(Stored dataset items)
☆ ☆ ☆
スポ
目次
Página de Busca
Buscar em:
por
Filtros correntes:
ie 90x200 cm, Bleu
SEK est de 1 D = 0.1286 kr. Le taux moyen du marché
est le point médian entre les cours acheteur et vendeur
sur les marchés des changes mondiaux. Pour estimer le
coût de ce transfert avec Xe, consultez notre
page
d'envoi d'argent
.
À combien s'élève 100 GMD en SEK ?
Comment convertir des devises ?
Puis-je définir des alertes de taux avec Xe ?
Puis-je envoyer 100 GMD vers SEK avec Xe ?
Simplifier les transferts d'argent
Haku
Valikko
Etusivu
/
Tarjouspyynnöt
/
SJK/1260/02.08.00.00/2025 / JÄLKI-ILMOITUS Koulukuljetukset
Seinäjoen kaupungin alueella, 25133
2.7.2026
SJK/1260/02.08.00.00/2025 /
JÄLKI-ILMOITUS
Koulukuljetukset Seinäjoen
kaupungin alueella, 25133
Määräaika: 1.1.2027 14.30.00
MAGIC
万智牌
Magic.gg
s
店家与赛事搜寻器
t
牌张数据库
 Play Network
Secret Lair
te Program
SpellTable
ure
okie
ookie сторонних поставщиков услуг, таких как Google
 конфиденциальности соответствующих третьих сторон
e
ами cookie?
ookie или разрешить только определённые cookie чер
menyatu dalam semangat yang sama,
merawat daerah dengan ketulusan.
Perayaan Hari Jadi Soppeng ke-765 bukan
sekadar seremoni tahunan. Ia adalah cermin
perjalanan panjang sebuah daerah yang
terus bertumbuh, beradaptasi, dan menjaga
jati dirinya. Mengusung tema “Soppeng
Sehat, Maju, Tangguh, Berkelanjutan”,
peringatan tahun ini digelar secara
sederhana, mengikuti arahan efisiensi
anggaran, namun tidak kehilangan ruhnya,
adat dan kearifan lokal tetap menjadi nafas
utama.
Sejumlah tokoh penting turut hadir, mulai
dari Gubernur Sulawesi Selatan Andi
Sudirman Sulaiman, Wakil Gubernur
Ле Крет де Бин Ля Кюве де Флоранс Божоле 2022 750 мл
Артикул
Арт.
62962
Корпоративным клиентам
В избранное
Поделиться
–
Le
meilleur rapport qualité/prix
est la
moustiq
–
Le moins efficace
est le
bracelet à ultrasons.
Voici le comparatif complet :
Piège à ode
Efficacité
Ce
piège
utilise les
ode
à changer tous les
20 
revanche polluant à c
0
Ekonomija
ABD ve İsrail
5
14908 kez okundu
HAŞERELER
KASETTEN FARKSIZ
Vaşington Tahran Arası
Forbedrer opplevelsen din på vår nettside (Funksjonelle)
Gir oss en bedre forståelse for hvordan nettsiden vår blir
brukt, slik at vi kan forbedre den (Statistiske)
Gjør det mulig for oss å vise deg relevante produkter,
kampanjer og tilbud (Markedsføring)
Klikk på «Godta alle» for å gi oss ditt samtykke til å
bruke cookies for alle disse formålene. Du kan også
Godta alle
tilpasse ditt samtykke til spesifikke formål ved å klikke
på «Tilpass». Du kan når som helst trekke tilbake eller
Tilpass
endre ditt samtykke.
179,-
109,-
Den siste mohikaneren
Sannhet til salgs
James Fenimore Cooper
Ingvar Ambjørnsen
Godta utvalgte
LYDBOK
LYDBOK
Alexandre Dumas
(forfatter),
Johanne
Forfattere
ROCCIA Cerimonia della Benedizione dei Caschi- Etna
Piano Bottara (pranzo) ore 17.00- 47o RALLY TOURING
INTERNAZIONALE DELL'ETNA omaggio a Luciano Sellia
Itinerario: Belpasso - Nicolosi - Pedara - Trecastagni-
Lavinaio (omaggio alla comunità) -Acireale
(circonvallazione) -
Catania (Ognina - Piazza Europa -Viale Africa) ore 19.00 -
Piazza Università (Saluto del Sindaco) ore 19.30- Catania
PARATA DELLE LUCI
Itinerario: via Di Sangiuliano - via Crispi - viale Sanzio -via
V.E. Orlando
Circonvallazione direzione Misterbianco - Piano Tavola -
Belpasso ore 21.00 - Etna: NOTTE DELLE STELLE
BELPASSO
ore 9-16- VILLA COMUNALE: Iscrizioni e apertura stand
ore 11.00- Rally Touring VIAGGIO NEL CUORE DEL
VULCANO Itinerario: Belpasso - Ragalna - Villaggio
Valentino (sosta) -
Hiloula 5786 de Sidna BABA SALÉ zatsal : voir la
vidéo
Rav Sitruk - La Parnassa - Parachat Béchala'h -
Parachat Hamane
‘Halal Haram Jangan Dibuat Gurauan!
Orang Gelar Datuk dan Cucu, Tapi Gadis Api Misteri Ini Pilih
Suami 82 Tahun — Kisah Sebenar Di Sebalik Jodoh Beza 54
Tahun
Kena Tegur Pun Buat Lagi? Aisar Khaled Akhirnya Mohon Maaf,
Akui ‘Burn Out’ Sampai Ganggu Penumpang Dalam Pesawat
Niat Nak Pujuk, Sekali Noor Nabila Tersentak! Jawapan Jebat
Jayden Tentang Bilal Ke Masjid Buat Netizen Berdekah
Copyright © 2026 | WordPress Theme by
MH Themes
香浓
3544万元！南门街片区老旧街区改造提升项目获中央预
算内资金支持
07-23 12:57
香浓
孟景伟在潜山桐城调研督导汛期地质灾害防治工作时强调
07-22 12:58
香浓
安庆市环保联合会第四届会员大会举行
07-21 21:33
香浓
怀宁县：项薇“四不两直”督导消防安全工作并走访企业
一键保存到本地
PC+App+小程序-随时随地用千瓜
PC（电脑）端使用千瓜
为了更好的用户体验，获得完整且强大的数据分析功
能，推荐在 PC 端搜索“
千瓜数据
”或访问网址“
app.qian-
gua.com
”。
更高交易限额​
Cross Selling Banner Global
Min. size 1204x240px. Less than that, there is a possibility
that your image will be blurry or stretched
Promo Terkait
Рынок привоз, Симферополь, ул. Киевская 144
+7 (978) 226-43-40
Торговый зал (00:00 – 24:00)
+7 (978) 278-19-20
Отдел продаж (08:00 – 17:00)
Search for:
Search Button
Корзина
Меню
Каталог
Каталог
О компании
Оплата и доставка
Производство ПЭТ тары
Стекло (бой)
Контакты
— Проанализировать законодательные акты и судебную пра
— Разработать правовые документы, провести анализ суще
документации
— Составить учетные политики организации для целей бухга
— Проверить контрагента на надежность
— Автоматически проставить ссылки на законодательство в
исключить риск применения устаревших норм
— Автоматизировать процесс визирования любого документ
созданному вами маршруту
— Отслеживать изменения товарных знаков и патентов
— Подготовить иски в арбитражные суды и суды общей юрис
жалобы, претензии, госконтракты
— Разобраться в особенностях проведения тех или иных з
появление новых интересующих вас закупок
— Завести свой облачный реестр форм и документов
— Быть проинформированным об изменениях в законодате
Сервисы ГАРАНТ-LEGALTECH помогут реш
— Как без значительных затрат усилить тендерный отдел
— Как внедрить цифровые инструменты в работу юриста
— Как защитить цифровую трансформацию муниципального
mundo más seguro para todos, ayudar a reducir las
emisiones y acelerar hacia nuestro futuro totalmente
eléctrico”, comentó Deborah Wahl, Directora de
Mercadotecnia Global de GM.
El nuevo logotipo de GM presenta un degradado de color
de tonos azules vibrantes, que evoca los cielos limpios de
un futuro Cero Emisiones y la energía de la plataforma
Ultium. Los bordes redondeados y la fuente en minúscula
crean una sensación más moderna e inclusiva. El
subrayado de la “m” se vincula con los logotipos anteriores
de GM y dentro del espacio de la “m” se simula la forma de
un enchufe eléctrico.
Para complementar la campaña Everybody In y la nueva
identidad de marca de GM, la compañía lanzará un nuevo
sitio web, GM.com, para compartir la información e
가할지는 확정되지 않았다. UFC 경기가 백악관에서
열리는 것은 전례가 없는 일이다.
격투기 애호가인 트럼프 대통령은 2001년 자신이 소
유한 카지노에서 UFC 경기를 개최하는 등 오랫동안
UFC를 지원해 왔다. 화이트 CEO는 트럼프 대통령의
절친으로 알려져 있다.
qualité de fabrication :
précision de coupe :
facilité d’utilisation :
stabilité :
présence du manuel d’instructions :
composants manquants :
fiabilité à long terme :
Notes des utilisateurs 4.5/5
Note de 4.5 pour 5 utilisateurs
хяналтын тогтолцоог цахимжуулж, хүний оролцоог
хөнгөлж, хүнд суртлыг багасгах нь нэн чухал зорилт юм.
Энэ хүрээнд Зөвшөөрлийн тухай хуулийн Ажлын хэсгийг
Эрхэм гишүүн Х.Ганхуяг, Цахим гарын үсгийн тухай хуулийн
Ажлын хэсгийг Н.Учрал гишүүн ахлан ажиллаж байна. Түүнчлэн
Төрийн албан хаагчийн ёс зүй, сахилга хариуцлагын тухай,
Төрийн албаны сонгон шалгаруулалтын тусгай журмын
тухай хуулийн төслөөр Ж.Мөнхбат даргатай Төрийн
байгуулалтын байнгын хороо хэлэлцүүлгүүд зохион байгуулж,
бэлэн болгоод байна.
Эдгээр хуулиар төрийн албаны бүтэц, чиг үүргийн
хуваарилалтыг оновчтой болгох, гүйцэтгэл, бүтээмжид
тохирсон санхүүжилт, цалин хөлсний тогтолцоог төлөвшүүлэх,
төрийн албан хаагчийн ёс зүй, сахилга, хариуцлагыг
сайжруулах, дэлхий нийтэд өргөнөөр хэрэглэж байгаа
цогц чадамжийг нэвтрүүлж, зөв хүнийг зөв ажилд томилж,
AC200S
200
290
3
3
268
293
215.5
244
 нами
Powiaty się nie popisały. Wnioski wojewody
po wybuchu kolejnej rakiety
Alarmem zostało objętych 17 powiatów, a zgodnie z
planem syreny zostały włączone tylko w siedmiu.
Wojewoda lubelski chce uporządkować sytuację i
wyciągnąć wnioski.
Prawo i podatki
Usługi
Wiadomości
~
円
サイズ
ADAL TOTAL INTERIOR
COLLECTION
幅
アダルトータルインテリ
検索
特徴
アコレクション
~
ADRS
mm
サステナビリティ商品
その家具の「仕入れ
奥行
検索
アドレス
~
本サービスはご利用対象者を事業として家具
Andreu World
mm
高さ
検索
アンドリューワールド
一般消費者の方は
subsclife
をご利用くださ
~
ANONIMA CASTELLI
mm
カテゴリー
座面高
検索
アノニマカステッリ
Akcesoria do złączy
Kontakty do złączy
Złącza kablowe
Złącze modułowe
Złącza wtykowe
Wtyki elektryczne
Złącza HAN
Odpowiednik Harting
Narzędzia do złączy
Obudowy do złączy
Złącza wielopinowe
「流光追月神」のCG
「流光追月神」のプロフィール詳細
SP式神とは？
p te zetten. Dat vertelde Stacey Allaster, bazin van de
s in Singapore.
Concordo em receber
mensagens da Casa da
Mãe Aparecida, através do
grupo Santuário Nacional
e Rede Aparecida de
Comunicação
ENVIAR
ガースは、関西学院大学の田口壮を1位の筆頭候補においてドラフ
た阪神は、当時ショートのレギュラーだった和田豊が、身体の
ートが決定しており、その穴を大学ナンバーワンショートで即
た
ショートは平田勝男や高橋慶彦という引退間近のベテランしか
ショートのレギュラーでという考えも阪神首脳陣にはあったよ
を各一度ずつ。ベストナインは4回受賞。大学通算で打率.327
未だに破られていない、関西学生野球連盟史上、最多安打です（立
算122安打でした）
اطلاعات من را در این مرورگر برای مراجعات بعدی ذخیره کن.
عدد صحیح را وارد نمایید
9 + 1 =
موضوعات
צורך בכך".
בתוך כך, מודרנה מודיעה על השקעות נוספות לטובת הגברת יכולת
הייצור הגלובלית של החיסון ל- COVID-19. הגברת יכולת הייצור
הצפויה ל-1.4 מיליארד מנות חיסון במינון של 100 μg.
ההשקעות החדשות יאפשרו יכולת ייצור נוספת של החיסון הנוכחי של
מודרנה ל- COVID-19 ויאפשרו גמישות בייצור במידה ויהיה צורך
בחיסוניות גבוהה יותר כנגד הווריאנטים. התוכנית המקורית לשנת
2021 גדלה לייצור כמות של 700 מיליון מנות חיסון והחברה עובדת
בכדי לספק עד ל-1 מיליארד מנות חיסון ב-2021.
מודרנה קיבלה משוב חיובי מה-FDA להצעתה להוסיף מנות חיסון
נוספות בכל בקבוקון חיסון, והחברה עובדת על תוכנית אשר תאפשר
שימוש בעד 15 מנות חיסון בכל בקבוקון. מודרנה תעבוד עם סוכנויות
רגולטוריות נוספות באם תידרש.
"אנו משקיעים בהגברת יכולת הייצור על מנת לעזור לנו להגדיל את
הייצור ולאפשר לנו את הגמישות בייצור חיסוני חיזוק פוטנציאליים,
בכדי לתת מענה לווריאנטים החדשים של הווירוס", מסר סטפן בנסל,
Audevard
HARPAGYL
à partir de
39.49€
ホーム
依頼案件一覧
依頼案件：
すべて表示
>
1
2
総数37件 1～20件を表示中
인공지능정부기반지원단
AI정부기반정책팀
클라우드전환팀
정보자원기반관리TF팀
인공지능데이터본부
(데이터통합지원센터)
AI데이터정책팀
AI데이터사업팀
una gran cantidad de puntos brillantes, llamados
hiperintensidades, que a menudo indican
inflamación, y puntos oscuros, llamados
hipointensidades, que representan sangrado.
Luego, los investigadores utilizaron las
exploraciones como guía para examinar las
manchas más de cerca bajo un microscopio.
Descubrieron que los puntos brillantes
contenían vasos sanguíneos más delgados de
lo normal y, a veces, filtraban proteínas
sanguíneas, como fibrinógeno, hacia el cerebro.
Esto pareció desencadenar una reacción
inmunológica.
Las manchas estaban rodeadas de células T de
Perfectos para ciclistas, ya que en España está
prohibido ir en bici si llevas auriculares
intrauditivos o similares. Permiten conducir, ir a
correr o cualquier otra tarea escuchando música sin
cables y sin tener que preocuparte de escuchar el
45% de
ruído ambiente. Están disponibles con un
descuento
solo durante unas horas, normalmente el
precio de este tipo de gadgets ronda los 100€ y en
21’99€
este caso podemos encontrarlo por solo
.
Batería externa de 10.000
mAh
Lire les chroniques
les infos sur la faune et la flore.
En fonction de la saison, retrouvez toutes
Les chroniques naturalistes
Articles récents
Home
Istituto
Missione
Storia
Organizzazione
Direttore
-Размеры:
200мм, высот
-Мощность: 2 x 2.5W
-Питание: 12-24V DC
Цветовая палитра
☆ ☆ ☆
Filter the data above down to lines with the word "este", and copy them.

precio de este tipo de gadgets ronda los 100€ y en
este caso podemos encontrarlo por solo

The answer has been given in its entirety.